Staff photo by Doug Strickland / 
The remains of a Subway restaurant on Signal Mountain Road are seen after an overnight mudslide destroyed the business on Saturday, Feb. 23, 2019, in Chattanooga, Tenn. Subway manager Robbie Anderson said that the restaurant had closed at about 2:00 on Friday for safety after two trees fell from the hillside.
Staff photo by Doug Strickland / The remains of a Subway restaurant on Signal Mountain Road are seen after an overnight mudslide destroyed the business on Saturday, Feb. 23, 2019, in Chattanooga, Tenn. Subway manager Robbie Anderson said that the restaurant had closed at about 2:00 on Friday for safety after two trees fell from the hillside.

A mudslide has caused the Subway restaurant on Signal Mountain Road to collapse Saturday morning.

While the restaurant normally opens for breakfast at 8 a.m., no one was in the building when it collapsed at around 9:30 a.m.

The business' owner, Owen Megahee, had closed its doors on Friday at around noon after a tree fell on an employee's car.

"I saw part of the hill trying to come down, so I was like, 'Let's get everybody out of here,'" he said.

Officials with the Chattanooga Fire Department said his decision potentially saved lives.

"If they had it open, and employees and customers had been in there, we'd be talking about something much more serious," fire department spokesman Bruce Garner said. "People could have been hurt or killed for sure."

Megahee said knowing his decision potentially saved lives is overwhelming.

"It's crazy to think about," he said.

Madison Davis, whose father owns the business next door, Shuford's Smokehouse, said she was working when she heard the land give way.

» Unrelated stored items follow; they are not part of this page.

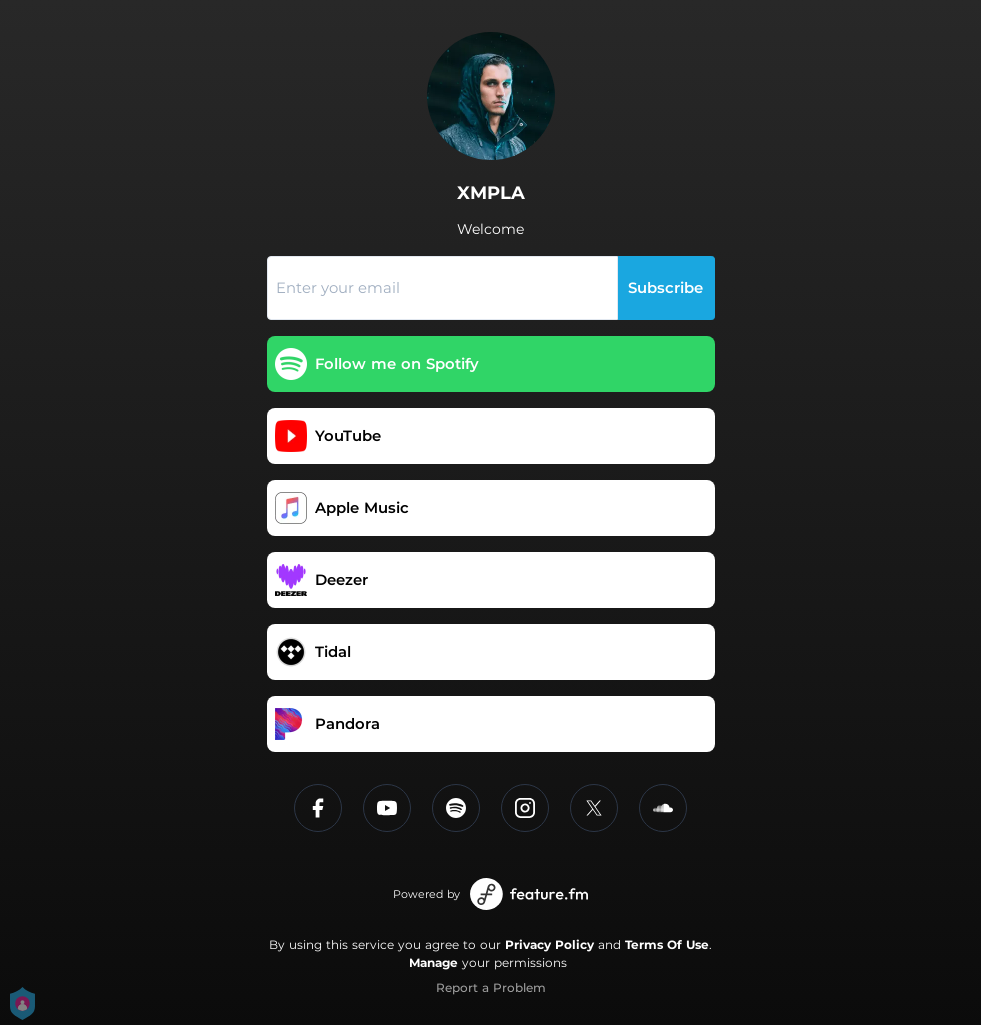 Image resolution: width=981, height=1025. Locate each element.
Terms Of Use (667, 944)
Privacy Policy (549, 944)
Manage (433, 962)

"That was the wildest thing I've ever seen in my life," she said. "It was scary. It happened so fast ... just, all of a sudden. The whole thing just fell. The CO2 tank blew, the wire was alive, and it was insane."

The fire department issued a notice prohibiting occupancy of the smokehouse until the land is deemed stable.

"We hate to give a business bad news like that. We don't like to have any negative impact on a business, but this is about life safety. That's why we're advising to close it down today."

Davis said the business is closed to the public, but they have a number of catering jobs scheduled for Saturday that they're trying to figure out how to meet.

In the meantime, Chattanooga building inspector and officials with Hamilton County's engineering department were inspecting the hillside to determine whether other businesses and homes needed to be evacuated.

And Signal Mountain Road will remain limited to just two lanes in that area until officials deem the area stable again.

"The ground is just so saturated at this point, it's so unstable and it just flows downhill," Allan Diegan, a meteorologist with the National Weather Service in Morristown, Tennessee, said of the mudslide.

In addition to the mudslide, Diegan said the weather service has received reports of roads flooded or closed across East Tennessee because of rain over the past week.

He said the warm front that brought the rain has pushed north of Chattanooga, so the area should see a break from rain this afternoon. But a cold front expected to move in around 9 p.m. today will bring between .2 and .4 inches of rain.

The good news is Sunday and Monday should be dry, and rain is not expected until Wednesday.

Diegan advised residents to avoid roads that have standing water.

"If you see water on a road, not matter how deep you think it is, don't cross it," he said.

It's difficult to tell how deep the water actually is, Diegan said, especially in the dark.